Planning for hurricanes involves both hardening the data center and ensuring that you have another location to resume operations. If you are in a hurricane zone, your best bet is long-distance replication solutions to protect your data. Since city and state officials often declare mandatory evacuations, your plan has to kick off early enough to remove vital data and personnel from the evacuation zone to the backup location, if one exists.
Hardened data centers
Hardening the data center will allow you to continue working at the primary location if you're not directly in the storm's path—or if you're further inland, where the impact of the hurricane itself is less intense, but will still cause damage to normal structures.
A hardened facility should have hurricane shields for all windows and doors; upper-floor locations (raised above the parking lot, for example); and flood precautions such as pumping equipment. The data center should also have independent power systems, potable water, and other supplies to allow for continued operations in the event that normal supply and utility lines are temporarily out of service.
Long distance replication of data
Offsite recovery is the only option in the event you find yourself in the path of the hurricane itself.

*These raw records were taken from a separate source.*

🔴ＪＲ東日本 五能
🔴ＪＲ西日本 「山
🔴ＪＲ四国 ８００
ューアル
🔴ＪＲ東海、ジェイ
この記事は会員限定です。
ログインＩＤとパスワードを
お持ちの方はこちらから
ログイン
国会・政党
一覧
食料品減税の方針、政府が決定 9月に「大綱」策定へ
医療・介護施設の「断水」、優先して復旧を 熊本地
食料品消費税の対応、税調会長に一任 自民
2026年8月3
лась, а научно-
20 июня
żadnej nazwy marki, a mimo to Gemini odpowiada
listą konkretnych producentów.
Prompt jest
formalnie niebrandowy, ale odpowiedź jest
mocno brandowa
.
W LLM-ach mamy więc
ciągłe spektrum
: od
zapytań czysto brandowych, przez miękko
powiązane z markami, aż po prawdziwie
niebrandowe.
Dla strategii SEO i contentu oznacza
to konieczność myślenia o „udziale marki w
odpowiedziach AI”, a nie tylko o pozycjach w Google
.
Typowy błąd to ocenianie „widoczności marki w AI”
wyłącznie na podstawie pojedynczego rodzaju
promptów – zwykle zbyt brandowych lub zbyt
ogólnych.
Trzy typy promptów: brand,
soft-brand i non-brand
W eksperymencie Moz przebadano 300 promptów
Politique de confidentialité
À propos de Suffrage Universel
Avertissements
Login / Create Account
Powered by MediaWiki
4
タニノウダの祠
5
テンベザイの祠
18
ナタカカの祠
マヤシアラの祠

Keep backup tapes off-site, as far away from the primary data center as you can. Replicating data over long distances requires a great deal of bandwidth, but if you operate in a hurricane zone, you should absolutely concentrate on long-distance replication tools, which are almost always asynchronous because of the limited distance of synchronous replication (in practice, less than 100 miles).

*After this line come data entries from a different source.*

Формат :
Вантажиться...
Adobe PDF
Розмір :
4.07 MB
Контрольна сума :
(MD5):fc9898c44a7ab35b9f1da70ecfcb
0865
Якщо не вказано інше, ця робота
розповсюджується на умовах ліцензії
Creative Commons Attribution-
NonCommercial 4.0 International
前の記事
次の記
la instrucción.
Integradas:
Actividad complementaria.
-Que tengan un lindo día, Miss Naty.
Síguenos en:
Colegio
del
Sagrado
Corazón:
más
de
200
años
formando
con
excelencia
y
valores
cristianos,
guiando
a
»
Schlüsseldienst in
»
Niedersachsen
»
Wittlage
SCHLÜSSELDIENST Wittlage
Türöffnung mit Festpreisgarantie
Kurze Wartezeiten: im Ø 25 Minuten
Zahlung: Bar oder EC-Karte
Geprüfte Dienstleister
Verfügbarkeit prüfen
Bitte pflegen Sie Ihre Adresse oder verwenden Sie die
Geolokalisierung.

Synchronous replication has the advantage of providing a literal mirror of the database, because it waits for one write process to complete before beginning another. But since it uses fibre channel as the primary transport, latency issues become problematic as the distance being traversed increases.

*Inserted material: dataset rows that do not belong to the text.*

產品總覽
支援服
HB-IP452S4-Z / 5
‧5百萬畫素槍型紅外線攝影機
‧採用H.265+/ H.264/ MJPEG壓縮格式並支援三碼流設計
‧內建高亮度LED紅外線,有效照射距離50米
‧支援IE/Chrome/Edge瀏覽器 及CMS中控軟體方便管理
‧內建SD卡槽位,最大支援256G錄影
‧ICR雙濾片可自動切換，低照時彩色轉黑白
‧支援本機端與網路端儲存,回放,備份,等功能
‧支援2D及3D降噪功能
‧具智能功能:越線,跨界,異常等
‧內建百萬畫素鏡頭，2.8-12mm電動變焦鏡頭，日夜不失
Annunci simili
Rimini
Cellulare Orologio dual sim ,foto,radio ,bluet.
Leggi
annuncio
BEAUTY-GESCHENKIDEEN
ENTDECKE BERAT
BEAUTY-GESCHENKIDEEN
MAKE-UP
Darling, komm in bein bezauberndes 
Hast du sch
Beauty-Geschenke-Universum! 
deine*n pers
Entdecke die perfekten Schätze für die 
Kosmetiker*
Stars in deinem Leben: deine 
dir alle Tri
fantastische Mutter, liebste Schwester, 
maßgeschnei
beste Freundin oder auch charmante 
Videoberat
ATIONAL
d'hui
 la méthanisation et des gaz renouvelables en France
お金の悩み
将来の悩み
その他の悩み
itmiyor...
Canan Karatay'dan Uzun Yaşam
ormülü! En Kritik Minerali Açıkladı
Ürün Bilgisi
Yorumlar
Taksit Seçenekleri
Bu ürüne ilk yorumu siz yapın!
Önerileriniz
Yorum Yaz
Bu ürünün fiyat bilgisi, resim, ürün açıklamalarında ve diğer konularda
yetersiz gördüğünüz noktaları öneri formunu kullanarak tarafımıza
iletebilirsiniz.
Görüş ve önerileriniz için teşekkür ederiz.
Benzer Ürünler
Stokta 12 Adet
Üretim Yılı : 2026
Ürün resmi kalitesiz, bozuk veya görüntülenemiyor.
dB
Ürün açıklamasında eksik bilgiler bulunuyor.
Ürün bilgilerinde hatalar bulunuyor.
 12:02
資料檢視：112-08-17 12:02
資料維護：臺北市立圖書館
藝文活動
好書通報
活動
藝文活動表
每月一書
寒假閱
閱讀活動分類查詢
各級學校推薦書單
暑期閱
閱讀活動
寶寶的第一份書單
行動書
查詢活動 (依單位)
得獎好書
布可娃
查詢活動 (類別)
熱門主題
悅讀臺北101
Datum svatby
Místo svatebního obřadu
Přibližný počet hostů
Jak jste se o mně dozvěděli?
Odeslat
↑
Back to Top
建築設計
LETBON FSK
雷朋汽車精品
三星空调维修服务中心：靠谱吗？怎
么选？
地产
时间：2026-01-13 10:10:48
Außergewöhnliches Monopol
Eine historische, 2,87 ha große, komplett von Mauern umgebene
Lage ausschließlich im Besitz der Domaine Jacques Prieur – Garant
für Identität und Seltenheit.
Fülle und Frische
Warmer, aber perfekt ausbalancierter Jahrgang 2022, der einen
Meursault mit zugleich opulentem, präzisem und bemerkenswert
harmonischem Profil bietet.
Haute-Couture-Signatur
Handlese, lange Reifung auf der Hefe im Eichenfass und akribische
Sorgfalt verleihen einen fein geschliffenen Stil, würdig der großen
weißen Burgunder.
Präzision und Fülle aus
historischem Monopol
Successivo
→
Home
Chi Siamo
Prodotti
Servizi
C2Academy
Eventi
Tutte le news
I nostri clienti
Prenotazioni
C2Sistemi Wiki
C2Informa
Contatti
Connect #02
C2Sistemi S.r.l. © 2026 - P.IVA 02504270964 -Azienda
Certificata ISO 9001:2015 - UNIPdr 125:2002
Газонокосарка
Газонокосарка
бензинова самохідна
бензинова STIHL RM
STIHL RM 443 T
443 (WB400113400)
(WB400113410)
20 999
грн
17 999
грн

Asynchronous replication uses IP networks and can mirror sites across great distances—hundreds of miles and even up to a thousand. However, since asynchronous replication does not confirm one write process before continuing the next one, there is the risk of some data loss. Neither of these replication solutions prevents corrupted data from being sent. As always, the significant expense and bandwidth requirements of these methods have to be weighed against the value of the data and the importance of uptime.